Looking through my wood pile, I found a few pieces of ½-inch-thick cherry that was perfectly sized for what I had in mind.
I cut the cherry into sides, ends, a bottom and a top. For the corners, I decided to make lap joints to increase the glue surface area and strengthen the box. I floated the bottom in dadoes cut into the side and end pieces. Once I have everything cut, I glued it up.
After the glue dried, I decided the corners needed to be further strengthened, which I decided to do by adding two walnut spines in each corner. Using my spline jig from a previous project, I made two cuts in each corner of the box and then glued walnut wafers. Not only does this provide extra strength on the joints, but the contrasting colors of the species looks pretty nice.
I had one more piece of cherry for the top, but I realized a bit too late that it was just a tad too small to really serve as the box top. I thought about what to do and came up with what I think was a clever solution.
First, I cut the board in half in both directions, given me four equal rectangles.
Then I cut two strips of walnut about an inch wide. I used the strips to make a cross. Then I set a piece of cherry into each corner of the cross. The result made the top look like it had a ribbon across both dimensions, like a gift box. It also mimicked the long pieces of wood that made up the tray and evoked the idea of the bed bolts running crosswise through the piece.

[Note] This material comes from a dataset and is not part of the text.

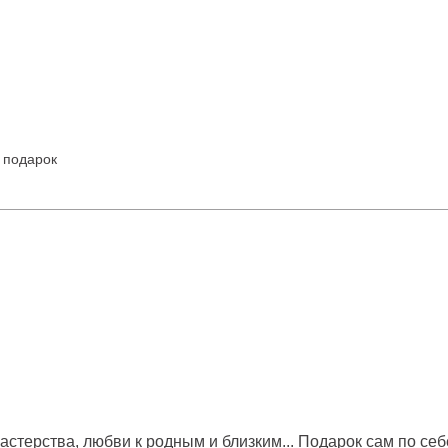
ь подарок
астерства, любви к родным и близким... Подарок сам по се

I glued up the top and cut rabbets on the underside so the lid would have edges that would stay within the box.
With the box fully assembled, I gave it a thorough sanding and applied the same pre-stain treatment, natural stain and multiple coats of satin lacquer. Once dry, I put all the pieces in the box and found myself quite pleased with the result.
There was one final step before I was ready to hand it off to my friend, though. For my birthday earlier this year, my wife and daughter bought me some branding irons so I could mark my work. I got one of them out and held it over a torch until the iron was red hot. Then I pressed it into the underside of the tray. Smoke billowed from the iron. I pulled it off and saw my brand burnished in place. It almost feels professional.
With the tray done, there was only one thing left to do: put it on the balcony. Unlike with my test wall, where I could just plop the tray with its legs in place over top of the wall, my friend's wall has a metal railing on top of the brick wall. That means either the tray has to slide under the rail and over the brick before the read legs can be bolted on — and that means reaching over the railing and inserting and bolting on the legs while they hang over the edge.
Alternatively, the rear legs could be added first, but then the tray would have to be held out over the edge of the balcony and then slid through the gap between the brick and railing. Once it's inserted, then the inner legs could be added. The problem there is that the board is pretty heavy — maybe 30 pounds — and holding it over the edge the balcony comes with the risk of, you know, dropping it, where it could fall 12 stories to the ground and kill someone. Not exactly ideal.
My friend ended up going with option two, but found a helper to assist him with the installation. All went well — nobody was crushed to death — and now the tray is in place. Time to eat!
P.S. A few days after I delivered the tray, I was talking with my friend about how best to mount/install the item. He wondered if we could reduce the weight by routing out more of the bottom. While that might help, I don't think it would really solve the essential problem, which is the need to hold it out over the open air in order to put it in place, since it couldn't just be set down over the brick due to the metal railing.
As we discussed this problem, I realized I should have built this think differently. Instead of sticking legs up and into recesses in the bottom and then locking them in place with bolts, I could have made it so the legs dropped down through the top. To do this, the legs would have to be tapered or capped so that they didn't drop all the way through the holes.